Provident Life and Assurance Co. is looking to shore up its sagging disability insurance business by selling its policies through banks.
The Chattanooga, Tenn.-based company is a leader in insuring the income of wealthy white-collar professionals, such as physicians and lawyers, against disabling injuries or illnesses.
Now, it plans to use banks to bring streamlined disability insurance to the masses.
"The higher end of the population has grasped the concept" that its pay is really its most important asset, said Richard W. Busby, a Provident vice president for alternative markets. "We need to bring that down to the middle market."
Selling disability policies to the wealthy has become less profitable for insurers in recent years, so many disability providers - like their life insurance counterparts - are scrambling to find new ways to broaden their business.
Banks are a particularly attractive outlet for reaching the estimated 80% of the population that doesn't have disability coverage, Mr. Busby said. Plus, the policies could be sold as a complement to other bank products, such as mortgages, Mr. Busby said.
Selling disability insurance through banks, however, will require vastly simplified policies and new approaches, skeptics and supporters agree.
Traditional policies require detailed medical exams and tax records as well as long waiting periods before benefits kick in.
To make its policies appeal to banks, Provident plans to cut the paperwork, eliminate medical exams, and offer a modest benefit capped at five years in exchange for annual premiums of less than $800. But observers say that may not be enough.

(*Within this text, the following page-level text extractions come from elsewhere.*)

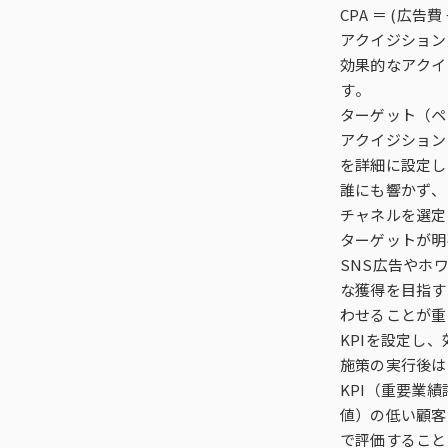
CPA ＝ (広告
アクイジション
効果的なアクイ
す。
ターゲット（ペ
アクイジション
を詳細に設定し
誰にも響かず、
チャネルを選定
ターゲットが明
SNS広告やホ
な獲得を目指す
わせることが重
KPIを設定し
施策の実行後は
KPI（重要業
値）の低い顧客
で評価すること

"The bank culture is something they don't have a clue about," said Gerald M. Hankin, a disability insurance representative and consultant based in Virginia Beach, Va.
And he's skeptical that Provident - or any other disability insurer - will be able to penetrate the bank market soon.
For instance, bankers won't accept a product for which many of its customers won't qualify, as they could jeopardize existing customer relationships by turning down applications for disability policies. "The department leads come from will go ballistic," Mr. Hankin said.
And if the insurance is made too rejection resistant, he explained, it would likely be so stripped of value as to be unsellable.
Provident officials disagree. But they harbor few illusions about the difficulty in cracking the bank market, Mr. Busby said.
"We're trying to find a way to make this work because we think we see a market," he said.
He described the current effort as a "test" to develop products and approaches that will succeed in banks.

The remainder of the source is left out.